━━━━━ EXTRACTED MATERIAL
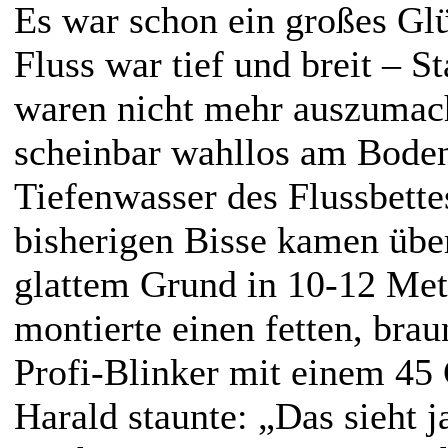
Es war schon ein großes Glü
Fluss war tief und breit – S
waren nicht mehr auszumach
scheinbar wahllos am Bode
Tiefenwasser des Flussbettes
bisherigen Bisse kamen über
glattem Grund in 10-12 Met
montierte einen fetten, bra
Profi-Blinker mit einem 4
Harald staunte: „Das sieht j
━━━━━━━━━━
Give back the lines of the listing from the one with "Fluss war tief und breit – S" through the end, both included, exactly as written and with nothing added.

Fluss war tief und breit – S
waren nicht mehr auszumach
scheinbar wahllos am Bode
Tiefenwasser des Flussbettes
bisherigen Bisse kamen über
glattem Grund in 10-12 Met
montierte einen fetten, bra
Profi-Blinker mit einem 4
Harald staunte: „Das sieht j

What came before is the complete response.